Are these responses influenced by cognitive dissonance? Is there a vestige – even an unconscious one – of the historical oppression of the illegitimate (bastards should be grateful for any crumbs they get and not complain)?
Is it the tension between the rights of the adoptee, and the supposed right to an adoptee? Is it personal opinion?
Whatever the reason, it’s par for the course. Because we’ve been ignored for so long, there appears to be – not just a blind spot, but a blind wall around adoption that needs to be overcome so that what are blatant human rights abrogations in adoption can even be thought about, let alone recognised.
In my lived experience of adoption of 59 years, and during my advocacy around adoption issues in the past 15 years, I have realised that the only way to be able to break through that wall is to use either:
1. Large scale evidence-based quantitative analysis to assess harm caused by adoption, (i.e., retrospective longitudinal studies using all the unique data the government has collected as a side effect of controlling adoptions in South Australia, and comparing death rates or long-term outcomes in non-adopted and adopted populations),
and/or
2. Scrutiny of adoption through a human rights lens.
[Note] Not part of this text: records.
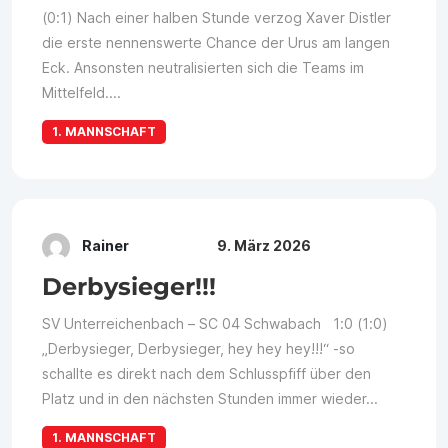
(0:1) Nach einer halben Stunde verzog Xaver Distler
die erste nennenswerte Chance der Urus am langen
Eck. Ansonsten neutralisierten sich die Teams im
Mittelfeld....
1. MANNSCHAFT
Rainer
9. März 2026
Derbysieger!!!
SV Unterreichenbach – SC 04 Schwabach 1:0 (1:0)
„Derbysieger, Derbysieger, hey hey hey!!!“ -so
schallte es direkt nach dem Schlusspfiff über den
Platz und in den nächsten Stunden immer wieder...
1. MANNSCHAFT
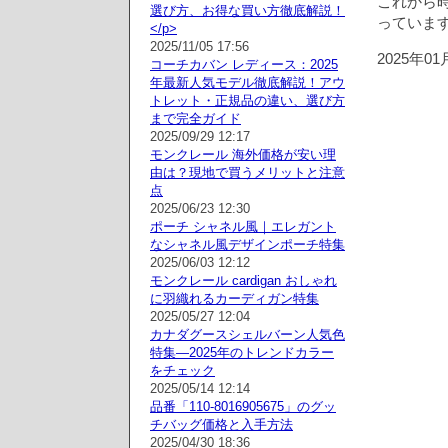
これから
選び方、お得な買い方徹底解説！
っていま
</p>
2025/11/05 17:56
2025年0
コーチカバン レディース：2025
年最新人気モデル徹底解説！アウ
トレット・正規品の違い、選び方
まで完全ガイド
2025/09/29 12:17
モンクレール 海外価格が安い理
由は？現地で買うメリットと注意
点
2025/06/23 12:30
ポーチ シャネル風｜エレガント
なシャネル風デザインポーチ特集
2025/06/03 12:12
モンクレール cardigan おしゃれ
に羽織れるカーディガン特集
2025/05/27 12:04
カナダグースシェルバーン人気色
特集—2025年のトレンドカラー
をチェック
2025/05/14 12:14
品番「110-8016905675」のグッ
チバッグ価格と入手方法
2025/04/30 18:36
“Adoption is not merely a childhood event, it has lifelong implications for identity, autonomy, and access to fundamental rights. Yet, the legal framework underpinning adoption predominantly conceptualises adoptees as children, often failing to acknowledge their evolving needs and rights in adulthood.”
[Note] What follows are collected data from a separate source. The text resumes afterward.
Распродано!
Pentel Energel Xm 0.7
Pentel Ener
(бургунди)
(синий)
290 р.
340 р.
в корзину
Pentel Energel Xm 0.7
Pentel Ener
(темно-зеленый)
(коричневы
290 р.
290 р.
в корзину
In ‘The Human Rights of Adult Adoptees in South Australia, A Review of the Provisions of the Adoption Act 1988 (SA)’ Haylee Grant shifts the focus of adoption from individual narratives to a rigorous analysis of the legislative framework itself, through a human rights lens.
While most rights can be restricted, or limited, there has to be a good reason for this. When rights are limited, this needs to be justified:
· Is there a legitimate and important objective?
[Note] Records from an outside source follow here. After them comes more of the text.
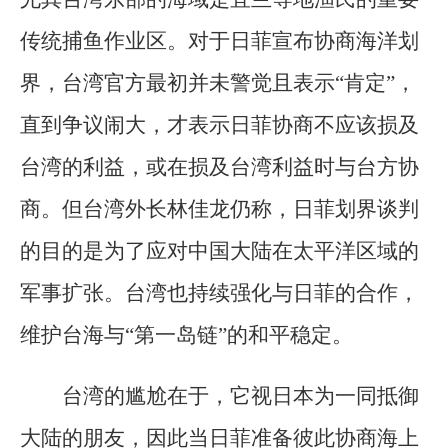
传统捕鱼作业区。对于日菲宣布协商海洋划
界，台湾官方最初并未警觉且表示“肯定”，
直到争议闹大，才表示日菲协商不应该损及
台湾的利益，或在损及台湾利益时与台方协
商。但台湾外长林佳龙仍称，日菲划界谈判
的目的是为了应对中国大陆在太平洋区域的
军事扩张。台湾也持续强化与日菲的合作，
维护台海与“第一岛链”的和平稳定。
台湾的尴尬在于，它视日本为一同抵御
大陆的朋友，因此当日菲准备彼此协商海上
· Is the limitation rationally connected to a legitimate objective?
· Is the restriction suitable and necessary to achieve the objective?
· Does a less restrictive alternative exist?
· Does the benefit gained outweigh the harm caused by limiting the right?
“The research reveals significant tensions between the Adoption Act 1988 (SA) and human rights principles. One of the most concerning issues is the infantilisation of adult adoptees, with the Act assuming that adoptees remain vulnerable and in need of protection throughout their lives. While prioritising the best interests of the child is essential, this approach has inadvertently resulted in paternalistic legal barriers that restrict adult adoptees’ rights to autonomy, identity and self-determination.”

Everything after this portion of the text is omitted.